# Ballhead, clamp and release plate for panos/portrait



## killswitch (Apr 18, 2013)

Looking for suggestion on a ballhead with clamp and release plate setup for Canon 5D3. Thinking of a setup suited for portrait shooting and as well as landscape panoramas. I remember neuro and many others suggested the RRS BH-40. For the purposes mentioned (portraits, panorama), will the following gear suffice? 

1.RRS BH-40 Ballhead with LR

2. RRS PCL-1 & MPR-CL II Panning clamp & nodal slide for eliminating parallax

3. RRS-L Plate for 5D3

If there are other alternate systems, would love to hear them. For tripod, any recommendations from RRS, Gitzo? I had the Manfrotto 055XPROB in mind. Max load will be a 5D3+70-200 f2.8, minimum 5D3+16-35 II.


----------



## neuroanatomist (Apr 18, 2013)

That setup will work very well for single-row panos.
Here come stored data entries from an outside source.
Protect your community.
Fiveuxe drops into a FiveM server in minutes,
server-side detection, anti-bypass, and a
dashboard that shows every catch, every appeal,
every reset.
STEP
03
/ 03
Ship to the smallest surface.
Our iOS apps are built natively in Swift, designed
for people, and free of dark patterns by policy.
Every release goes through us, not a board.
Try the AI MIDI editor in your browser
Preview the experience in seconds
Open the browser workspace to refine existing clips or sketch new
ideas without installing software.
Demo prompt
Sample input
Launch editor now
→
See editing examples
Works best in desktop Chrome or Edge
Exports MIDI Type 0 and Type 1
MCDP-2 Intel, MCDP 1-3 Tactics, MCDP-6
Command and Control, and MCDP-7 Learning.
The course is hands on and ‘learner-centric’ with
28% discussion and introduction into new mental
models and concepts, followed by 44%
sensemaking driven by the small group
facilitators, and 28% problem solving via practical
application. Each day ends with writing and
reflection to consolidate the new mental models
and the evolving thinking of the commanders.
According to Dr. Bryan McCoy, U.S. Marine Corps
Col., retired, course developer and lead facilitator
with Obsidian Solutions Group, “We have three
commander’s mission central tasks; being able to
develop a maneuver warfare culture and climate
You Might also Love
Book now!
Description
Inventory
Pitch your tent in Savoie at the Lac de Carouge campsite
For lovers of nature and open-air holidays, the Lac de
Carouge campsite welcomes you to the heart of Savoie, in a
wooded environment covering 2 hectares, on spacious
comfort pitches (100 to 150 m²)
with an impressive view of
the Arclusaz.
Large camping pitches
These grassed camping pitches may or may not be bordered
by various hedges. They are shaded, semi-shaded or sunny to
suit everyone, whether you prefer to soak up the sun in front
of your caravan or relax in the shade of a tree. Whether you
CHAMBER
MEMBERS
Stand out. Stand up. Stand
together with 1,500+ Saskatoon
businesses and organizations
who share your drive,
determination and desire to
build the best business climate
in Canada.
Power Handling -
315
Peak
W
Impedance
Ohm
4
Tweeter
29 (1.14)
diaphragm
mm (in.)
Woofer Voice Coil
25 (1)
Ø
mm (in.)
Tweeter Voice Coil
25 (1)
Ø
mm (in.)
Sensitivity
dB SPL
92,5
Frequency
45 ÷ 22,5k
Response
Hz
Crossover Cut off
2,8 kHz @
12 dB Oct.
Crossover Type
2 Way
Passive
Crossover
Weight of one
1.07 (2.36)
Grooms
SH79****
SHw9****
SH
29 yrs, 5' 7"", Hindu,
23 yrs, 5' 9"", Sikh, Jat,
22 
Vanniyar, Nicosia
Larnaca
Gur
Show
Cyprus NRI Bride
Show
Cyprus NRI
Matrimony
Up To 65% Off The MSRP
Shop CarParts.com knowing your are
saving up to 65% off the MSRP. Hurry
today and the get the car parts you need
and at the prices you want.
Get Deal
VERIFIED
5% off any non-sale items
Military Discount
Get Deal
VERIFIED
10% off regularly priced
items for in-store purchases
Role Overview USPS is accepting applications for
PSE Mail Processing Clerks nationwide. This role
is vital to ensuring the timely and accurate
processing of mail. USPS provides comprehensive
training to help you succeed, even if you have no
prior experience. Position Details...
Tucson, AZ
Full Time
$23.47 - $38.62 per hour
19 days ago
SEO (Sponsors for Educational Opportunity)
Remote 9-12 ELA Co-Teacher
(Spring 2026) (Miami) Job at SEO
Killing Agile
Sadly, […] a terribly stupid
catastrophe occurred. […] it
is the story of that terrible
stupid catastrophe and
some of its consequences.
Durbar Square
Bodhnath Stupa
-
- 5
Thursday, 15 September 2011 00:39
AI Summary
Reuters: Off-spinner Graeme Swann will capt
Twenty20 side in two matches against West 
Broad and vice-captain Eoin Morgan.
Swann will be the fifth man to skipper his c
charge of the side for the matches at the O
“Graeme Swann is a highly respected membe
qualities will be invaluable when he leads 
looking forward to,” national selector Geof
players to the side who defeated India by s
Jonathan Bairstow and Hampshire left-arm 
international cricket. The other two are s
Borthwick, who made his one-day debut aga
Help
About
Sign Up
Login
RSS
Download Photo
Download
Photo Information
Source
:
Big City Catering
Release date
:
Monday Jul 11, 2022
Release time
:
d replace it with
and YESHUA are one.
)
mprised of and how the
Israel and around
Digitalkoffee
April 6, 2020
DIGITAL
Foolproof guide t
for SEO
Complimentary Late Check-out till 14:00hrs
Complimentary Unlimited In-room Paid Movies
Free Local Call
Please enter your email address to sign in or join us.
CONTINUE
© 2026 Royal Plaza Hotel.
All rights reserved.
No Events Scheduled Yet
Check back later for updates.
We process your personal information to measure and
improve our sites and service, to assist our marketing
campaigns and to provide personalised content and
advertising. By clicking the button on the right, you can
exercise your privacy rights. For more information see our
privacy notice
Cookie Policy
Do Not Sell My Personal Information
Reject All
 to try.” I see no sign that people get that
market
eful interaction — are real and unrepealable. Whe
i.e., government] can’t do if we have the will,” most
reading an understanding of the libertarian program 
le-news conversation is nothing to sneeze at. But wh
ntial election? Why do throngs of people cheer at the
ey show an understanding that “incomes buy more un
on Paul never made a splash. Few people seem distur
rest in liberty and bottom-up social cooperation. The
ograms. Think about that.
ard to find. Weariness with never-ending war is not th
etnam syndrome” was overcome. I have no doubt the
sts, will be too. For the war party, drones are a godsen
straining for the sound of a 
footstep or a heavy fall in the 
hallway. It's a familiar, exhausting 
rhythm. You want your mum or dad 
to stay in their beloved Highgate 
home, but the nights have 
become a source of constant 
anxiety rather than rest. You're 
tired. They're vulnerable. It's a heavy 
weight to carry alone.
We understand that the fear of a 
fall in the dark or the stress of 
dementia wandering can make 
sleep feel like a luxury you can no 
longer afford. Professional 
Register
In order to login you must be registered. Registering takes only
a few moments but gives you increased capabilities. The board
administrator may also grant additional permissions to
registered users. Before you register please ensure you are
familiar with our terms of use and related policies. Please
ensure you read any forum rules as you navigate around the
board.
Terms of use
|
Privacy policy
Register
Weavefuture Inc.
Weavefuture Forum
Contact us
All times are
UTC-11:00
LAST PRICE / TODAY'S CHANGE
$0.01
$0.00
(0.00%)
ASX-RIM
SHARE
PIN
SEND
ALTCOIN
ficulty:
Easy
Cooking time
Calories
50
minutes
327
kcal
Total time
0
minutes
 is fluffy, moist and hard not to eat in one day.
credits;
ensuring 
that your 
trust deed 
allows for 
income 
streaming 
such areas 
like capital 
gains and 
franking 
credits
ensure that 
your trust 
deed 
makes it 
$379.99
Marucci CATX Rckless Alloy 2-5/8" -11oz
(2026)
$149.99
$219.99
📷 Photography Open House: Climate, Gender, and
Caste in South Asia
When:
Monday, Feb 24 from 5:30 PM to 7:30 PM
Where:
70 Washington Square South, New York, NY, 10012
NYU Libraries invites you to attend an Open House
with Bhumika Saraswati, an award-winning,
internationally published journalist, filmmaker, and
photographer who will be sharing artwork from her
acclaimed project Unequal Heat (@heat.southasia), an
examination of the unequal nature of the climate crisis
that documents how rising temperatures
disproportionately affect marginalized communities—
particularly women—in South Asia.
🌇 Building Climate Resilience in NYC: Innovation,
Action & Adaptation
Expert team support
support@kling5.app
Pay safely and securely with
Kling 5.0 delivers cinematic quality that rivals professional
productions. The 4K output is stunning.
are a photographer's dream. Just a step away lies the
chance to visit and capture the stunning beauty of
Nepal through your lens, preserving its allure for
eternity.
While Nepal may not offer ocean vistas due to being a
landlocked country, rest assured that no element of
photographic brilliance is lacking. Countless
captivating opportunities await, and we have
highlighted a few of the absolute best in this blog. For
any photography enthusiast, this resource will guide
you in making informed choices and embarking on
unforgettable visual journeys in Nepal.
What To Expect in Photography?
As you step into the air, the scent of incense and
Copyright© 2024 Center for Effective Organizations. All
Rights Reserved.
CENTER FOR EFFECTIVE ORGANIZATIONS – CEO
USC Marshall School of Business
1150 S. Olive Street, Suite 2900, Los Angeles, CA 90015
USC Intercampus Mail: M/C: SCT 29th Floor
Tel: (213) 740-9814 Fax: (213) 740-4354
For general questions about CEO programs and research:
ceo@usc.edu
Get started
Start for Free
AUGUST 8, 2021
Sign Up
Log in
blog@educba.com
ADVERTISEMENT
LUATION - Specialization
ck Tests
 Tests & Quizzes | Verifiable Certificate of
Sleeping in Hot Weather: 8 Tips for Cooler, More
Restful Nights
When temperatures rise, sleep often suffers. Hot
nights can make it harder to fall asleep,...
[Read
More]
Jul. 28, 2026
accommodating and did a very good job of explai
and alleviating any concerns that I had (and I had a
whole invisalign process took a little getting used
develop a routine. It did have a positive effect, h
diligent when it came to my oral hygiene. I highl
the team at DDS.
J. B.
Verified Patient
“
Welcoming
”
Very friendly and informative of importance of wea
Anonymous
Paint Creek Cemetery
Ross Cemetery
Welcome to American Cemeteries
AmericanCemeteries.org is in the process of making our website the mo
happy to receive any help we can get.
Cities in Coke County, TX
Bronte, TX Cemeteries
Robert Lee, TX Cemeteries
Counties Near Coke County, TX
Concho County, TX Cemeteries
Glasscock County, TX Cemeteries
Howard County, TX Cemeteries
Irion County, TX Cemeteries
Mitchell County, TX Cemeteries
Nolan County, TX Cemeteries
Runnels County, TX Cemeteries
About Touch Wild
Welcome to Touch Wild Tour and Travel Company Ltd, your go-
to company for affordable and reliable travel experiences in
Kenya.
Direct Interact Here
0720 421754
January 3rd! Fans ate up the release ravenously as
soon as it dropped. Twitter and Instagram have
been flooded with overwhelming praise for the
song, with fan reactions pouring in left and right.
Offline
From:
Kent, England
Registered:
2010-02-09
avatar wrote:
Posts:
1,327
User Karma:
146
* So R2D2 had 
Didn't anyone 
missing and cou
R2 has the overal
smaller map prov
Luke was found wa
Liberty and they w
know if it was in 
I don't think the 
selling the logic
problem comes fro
You'd need something more elaborate (and RRS has them) for multi-row panos.

For a tripod, I'd go with the Versa 2 series, but 23 vs. 24 vs. 24L will depend on your height and your needs for travel (4 sections means shorter collapsed length).

For the head, you might also consider the Acratech GP - it functions as a standard ballhead, but it's designed so that it can also be used upside down to function as a panning base.


----------



## TrumpetPower! (Apr 18, 2013)

RSS's multi-mumbple pro pano whatever that neuro mentions is an awesome piece of kit. It takes a bit of fiddling to get everything lined up...but, once you do, you've got the equivalent of a giant virtual lens. You can point it in any direction without any parallax problems at all.

But, unless you need really, really big panoramas, you might also want to consider nothing more than a Shorty McForty without any special panning heads. The nodal point is so close to the focal plane that you only have practical parallax problems if you're including stuff right in front of the camera in the shot -- not something one typically does with panoramas. Put it in portrait orientation (with your L-bracket), make sure your tripod is level, and you've got a most awesome pano setup right there. With that setup on a 5DIII, you can do a two-foot-high by however-wide print of your panorama at 240 ppi. Even if you've got a printer that'll print wider, dealing with that much paper in a single print is something of a hassle....

Cheers,

b&


----------



## TrumpetPower! (Apr 18, 2013)

The great thing about RSS is that there's more than one way to do it. You can mix and match all sorts of things to come up with very flexible solutions for just about anything you can imagine.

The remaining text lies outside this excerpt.